The Church of Your Choice?

In Hell, then, without the Word of God, people are forever damned to call on God as best they can.  Every person in Hell is earnestly crying out to God right now, in whatever way he thinks will best serve his own desperate purpose. Alas, they have no other choice, for the damned are liberated forever from the holy Spirit’s strength to worship God as He demands.  They are cursed forever to follow the advice of Christians who exhort believers today to “worship at the church of your choice.” A fundamental part of the damnation of Hell is the absence of opportunity to worship God according to His will.  Lost souls have no choice but to worship God as they think best, for it is the only way they can.  Is that not the same as worshipping “at the church of your choice”?  And is it not a foretaste of Hell to worship any way you choose?  Damnation means that souls can worship only as they have chosen, for worship in the Spirit is no longer an option for them.

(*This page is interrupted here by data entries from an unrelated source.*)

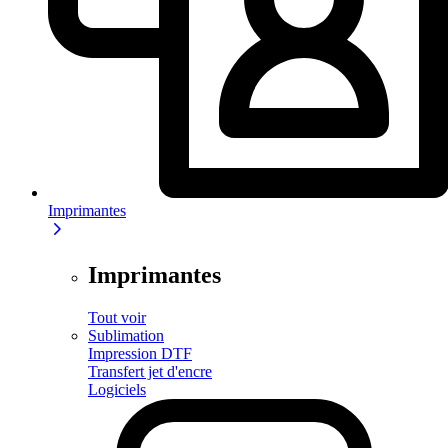
Imprimantes
Imprimantes
Tout voir
Sublimation
Impression DTF
Transfert jet d'encre
Logiciels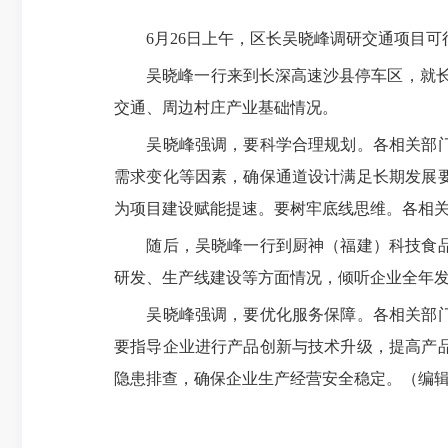
6月26日上午，区长吴晓峰调研交通项目可
吴晓峰一行来到长深高速沙县停车区，就长深
交通、周边村庄产业基础情况。
吴晓峰强调，要科学合理规划。各相关部门要
需求变化等因素，确保通道设计满足长期发展
为项目建设赋能提速。要树牢底线思维。各相
随后，吴晓峰一行到厨神（福建）科技食品有
研发、生产线建设等方面情况，倾听企业全年
吴晓峰强调，要优化服务保障。各相关部门要
要指导企业进行产品创新与技术升级，提高产
隐患排查，确保企业生产经营安全稳定。（编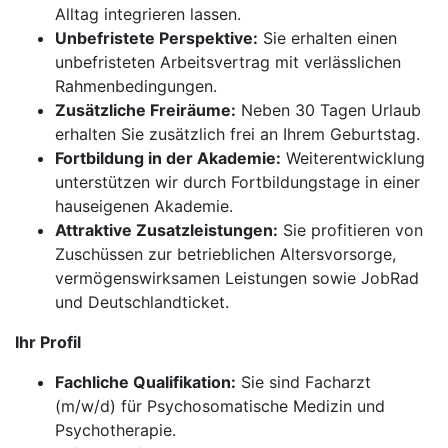
Alltag integrieren lassen.
Unbefristete Perspektive:
Sie erhalten einen
unbefristeten Arbeitsvertrag mit verlässlichen
Rahmenbedingungen.
Zusätzliche Freiräume:
Neben 30 Tagen Urlaub
erhalten Sie zusätzlich frei an Ihrem Geburtstag.
Fortbildung in der Akademie:
Weiterentwicklung
unterstützen wir durch Fortbildungstage in einer
hauseigenen Akademie.
Attraktive Zusatzleistungen:
Sie profitieren von
Zuschüssen zur betrieblichen Altersvorsorge,
vermögenswirksamen Leistungen sowie JobRad
und Deutschlandticket.
Ihr Profil
Fachliche Qualifikation:
Sie sind Facharzt
(m/w/d) für Psychosomatische Medizin und
Psychotherapie.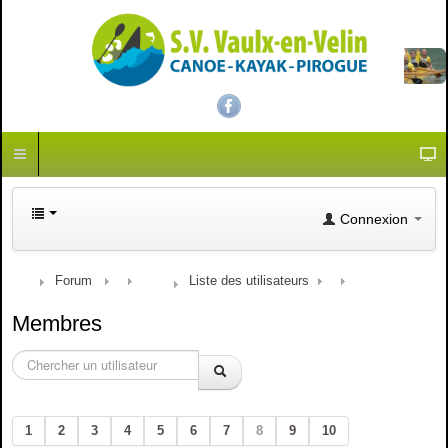
Connexion
Forum
Liste des utilisateurs
Membres
1
2
3
4
5
6
7
8
9
10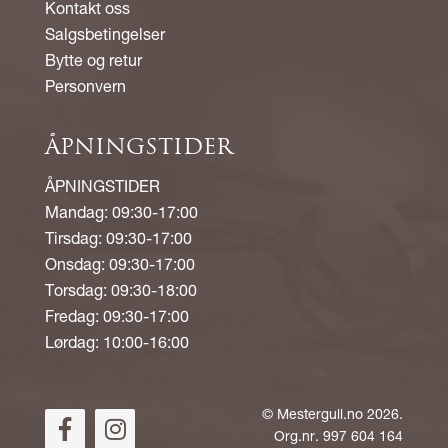
Kontakt oss
Salgsbetingelser
Bytte og retur
Personvern
ÅPNINGSTIDER
ÅPNINGSTIDER
Mandag: 09:30-17:00
Tirsdag: 09:30-17:00
Onsdag: 09:30-17:00
Torsdag: 09:30-18:00
Fredag: 09:30-17:00
Lørdag: 10:00-16:00
©
Mestergull.no
2026.
Org.nr. 997 604 164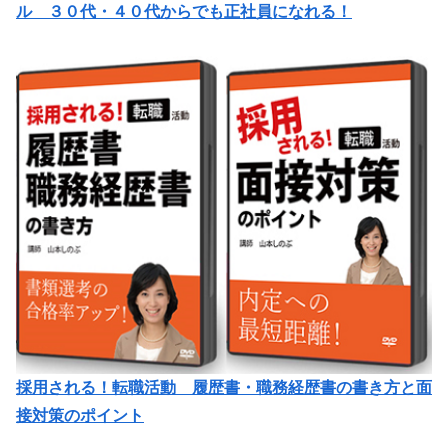
ル ３０代・４０代からでも正社員になれる！
採用される！転職活動 履歴書・職務経歴書の書き方と面
接対策のポイント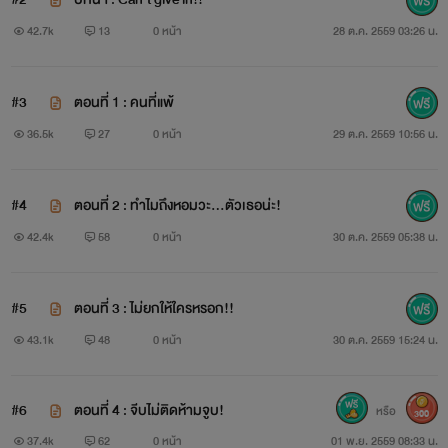
42.7k
13
0 หน้า
28 ต.ค. 2559 03:26 น.
#3
ตอนที่ 1 : คนที่แพ้
36.5k
27
0 หน้า
29 ต.ค. 2559 10:56 น.
#4
ตอนที่ 2 : ทำไมถึงหอมวะ...ตัวเธอน่ะ!
42.4k
58
0 หน้า
30 ต.ค. 2559 05:38 น.
#5
ตอนที่ 3 : ไม่ยกให้ใครหรอก!!
43.1k
48
0 หน้า
30 ต.ค. 2559 15:24 น.
#6
ตอนที่ 4 : จีบไม่ติดห้ามจูบ!
หรือ
300
37.4k
62
0 หน้า
01 พ.ย. 2559 08:33 น.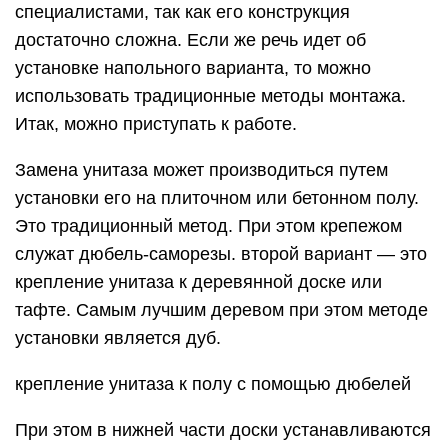
специалистами, так как его конструкция
достаточно сложна. Если же речь идет об
установке напольного варианта, то можно
использовать традиционные методы монтажа.
Итак, можно приступать к работе.
Замена унитаза может производиться путем
установки его на плиточном или бетонном полу.
Это традиционный метод. При этом крепежом
служат дюбель-саморезы. второй вариант — это
крепление унитаза к деревянной доске или
тафте. Самым лучшим деревом при этом методе
установки является дуб.
крепление унитаза к полу с помощью дюбелей
При этом в нижней части доски устанавливаются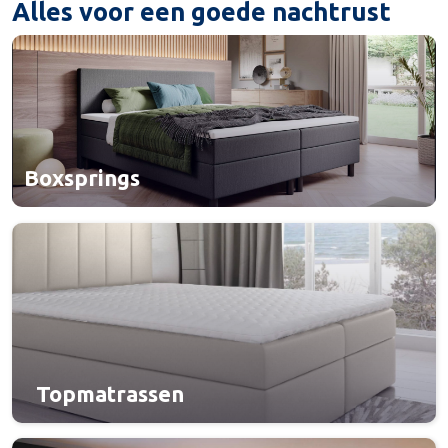
Alles voor een goede nachtrust
Boxsprings
Topmatrassen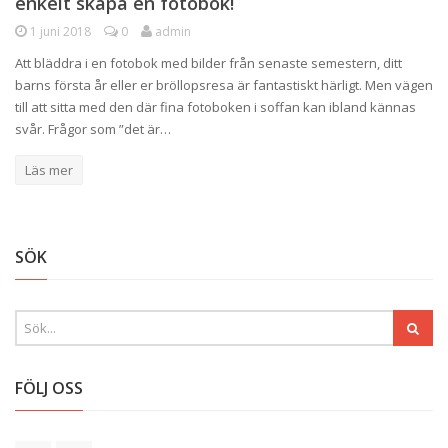
enkelt skapa en fotobok!
1 juni 2018
0
admin
Att bläddra i en fotobok med bilder från senaste semestern, ditt
barns första år eller er bröllopsresa är fantastiskt härligt. Men vägen
till att sitta med den där fina fotoboken i soffan kan ibland kännas
svår. Frågor som ”det är…
Läs mer
SÖK
FÖLJ OSS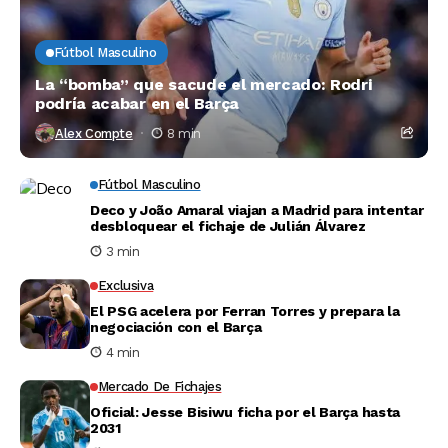
Fútbol Masculino
La “bomba” que sacude el mercado: Rodri
podría acabar en el Barça
Alex Compte
8 min
Fútbol Masculino
Deco y João Amaral viajan a Madrid para intentar
desbloquear el fichaje de Julián Álvarez
3 min
Exclusiva
El PSG acelera por Ferran Torres y prepara la
negociación con el Barça
4 min
Mercado De Fichajes
Oficial: Jesse Bisiwu ficha por el Barça hasta
2031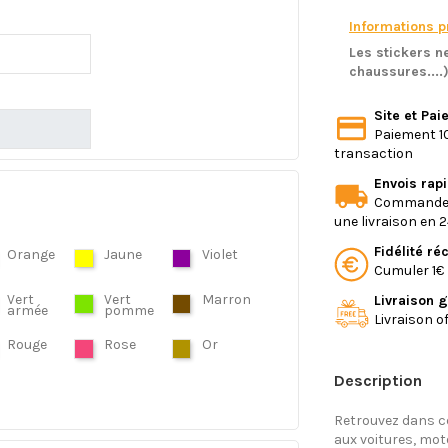
Informations pr
Les stickers ne
chaussures....
Site et Pa
Paiement 10
transaction
Envois rap
Commande e
une livraison en 
Fidélité r
Orange
Jaune
Violet
Cumuler 1€ 
Vert
Vert
Marron
Livraison g
armée
pomme
Livraison o
Rouge
Rose
Or
Description
Retrouvez dans ce
aux voitures, mo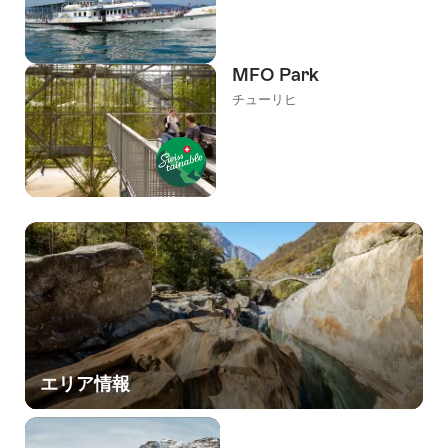
MFO Park
チューリヒ
エリア情報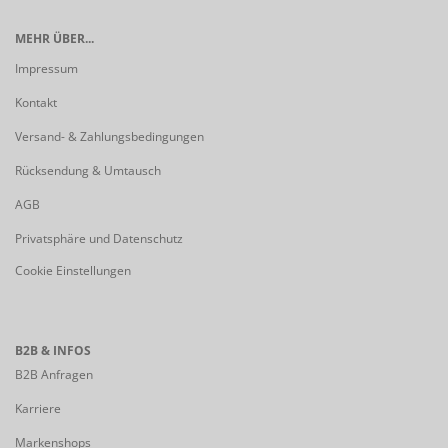
MEHR ÜBER...
Impressum
Kontakt
Versand- & Zahlungsbedingungen
Rücksendung & Umtausch
AGB
Privatsphäre und Datenschutz
Cookie Einstellungen
B2B & INFOS
B2B Anfragen
Karriere
Markenshops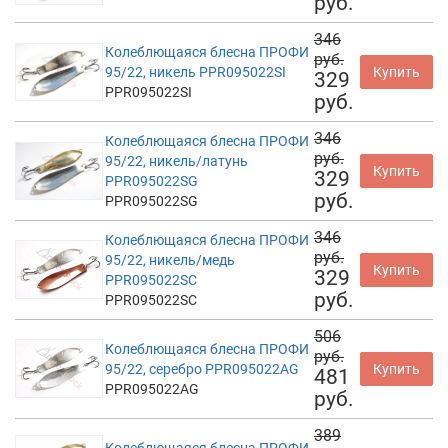
руб.
346
Колеблющаяся блесна ПРОФИ
руб.
95/22, никель PPR095022SI
Купить
329
PPR095022SI
руб.
346
Колеблющаяся блесна ПРОФИ
руб.
95/22, никель/латунь
Купить
329
PPR095022SG
руб.
PPR095022SG
346
Колеблющаяся блесна ПРОФИ
руб.
95/22, никель/медь
Купить
329
PPR095022SC
руб.
PPR095022SC
506
Колеблющаяся блесна ПРОФИ
руб.
95/22, серебро PPR095022AG
Купить
481
PPR095022AG
руб.
389
Колеблющаяся блесна ПРОФИ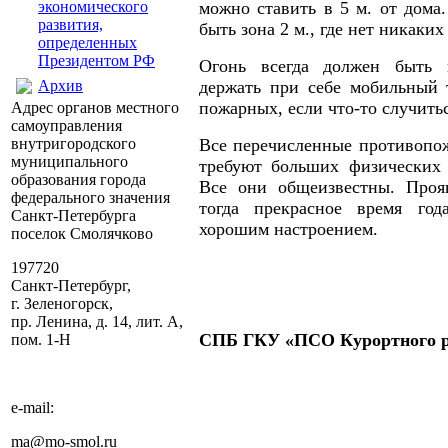
экономического
можно ставить в 5 м. от дома
развития,
быть зона 2 м., где нет никаки
определенных
Президентом РФ
Огонь всегда должен быть 
Архив
держать при себе мобильный 
пожарных, если что-то случитьс
Адрес органов местного
самоуправления
внутригородского
Все перечисленные противопо
муниципального
требуют больших физических 
образования города
Все они общеизвестны. Прояв
федерального значения
тогда прекрасное время год
Санкт-Петербурга
хорошим настроением.
поселок Смолячково
197720
Санкт-Петербург,
г. Зеленогорск,
пр. Ленина, д. 14, лит. А,
СПБ ГКУ «ПСО Курортного р
пом. 1-Н
e-mail:
ma@mo-smol.ru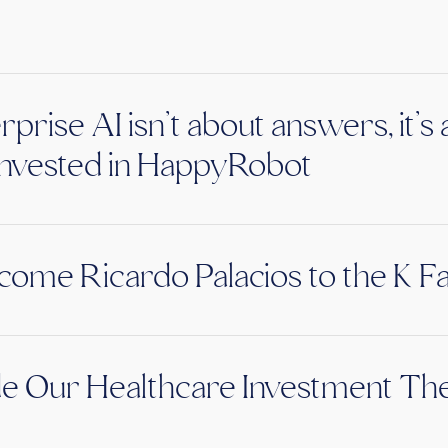
rprise AI isn’t about answers, it’
nvested in HappyRobot
ome Ricardo Palacios to the K F
de Our Healthcare Investment The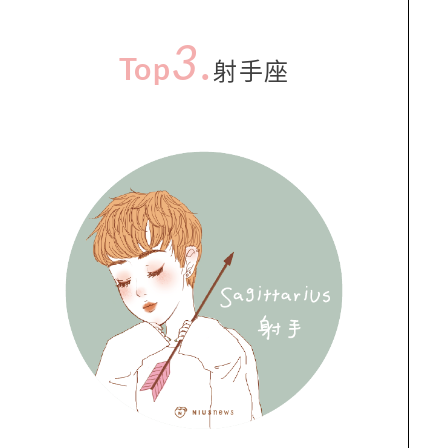
3
.
Top
射手
座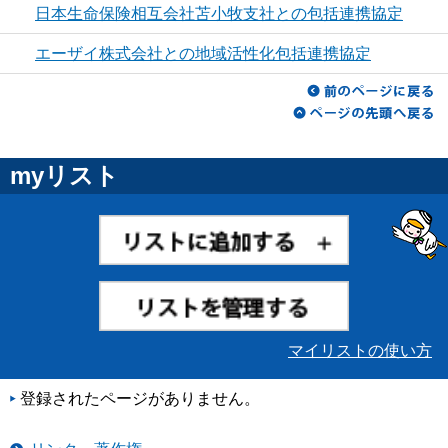
日本生命保険相互会社苫小牧支社との包括連携協定
エーザイ株式会社との地域活性化包括連携協定
myリスト
マイリストの使い方
登録されたページがありません。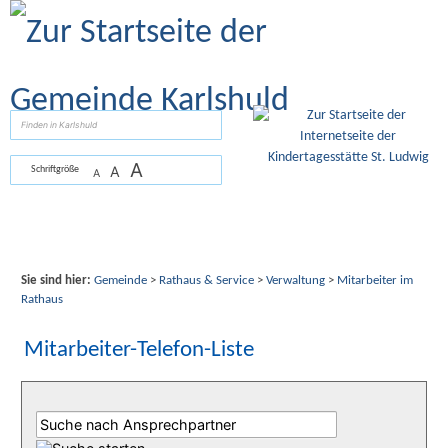
Zum Inhalt
,
zur Navigation
oder
zur Startseite
springen.
suchen
A
A
Schriftgröße
A
Sie sind hier:
Gemeinde
>
Rathaus & Service
>
Verwaltung
>
Mitarbeiter im
Rathaus
Mitarbeiter-Telefon-Liste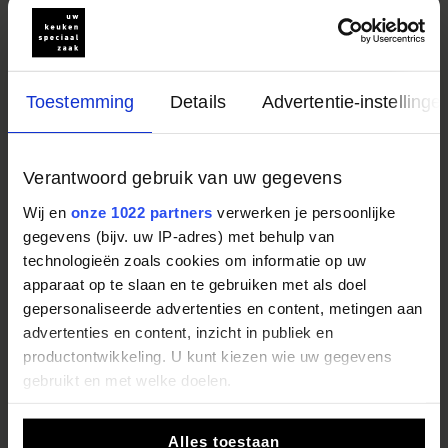
Toestemming
Details
Advertentie-instellinge
Ruime showrooms met
Verantwoord gebruik van uw gegevens
actuele collecties
Wij en
onze 1022 partners
verwerken je persoonlijke
Showrooms met het label Uw
gegevens (bijv. uw IP-adres) met behulp van
KeukenSpeciaalzaak zijn ruim opgezet en
technologieën zoals cookies om informatie op uw
ingericht met de nieuwste trends, actuele
apparaat op te slaan en te gebruiken met als doel
collecties en de meest recente apparatuur. U
gepersonaliseerde advertenties en content, metingen aan
ziet complete keukens en ervaart materialen,
advertenties en content, inzicht in publiek en
opstellingen en apparatuur zoals ze in de
productontwikkeling. U kunt kiezen wie uw gegevens
praktijk worden gebruikt. Dit helpt u om
gebruikt en met welke doelen.
mogelijkheden goed te vergelijken en geeft een
Als u het toestaat, willen we ook graag:
realistisch beeld van wat bij u past. Zo maakt u
Alles toestaan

That golden opportunity is only offered to the living.

For people to worship in the church of their choice is reminiscent of the comment at the end of the book of Judges describing the confusion of God’s people at that time: “Every man did what was right in his own eyes.”  Not one of the Israelites who was living according to “what was right in his own eyes” understood the danger of choosing a church, so to speak.  Every way that men have devised to worship God is vain; to God, denominations are abominations, and sects make wrecks of souls.  Paul said that even the most devout forms of man’s worship are worthless.  “Such things,” he wrote, “though having an appearance of wisdom in a self-willed religion, humility, and abuse of the body, are of no value to anyone in opposing gratification of the flesh” (Col. 2:23).  Self-willed hearts do not understand that to live as it seems best to oneself is rebellion against God.  At the time of the Judges, the wise were earnestly asking, as the wise are asking now, “What does God say?” for they know that in the end, what God has said will be the standard by which we will all be judged.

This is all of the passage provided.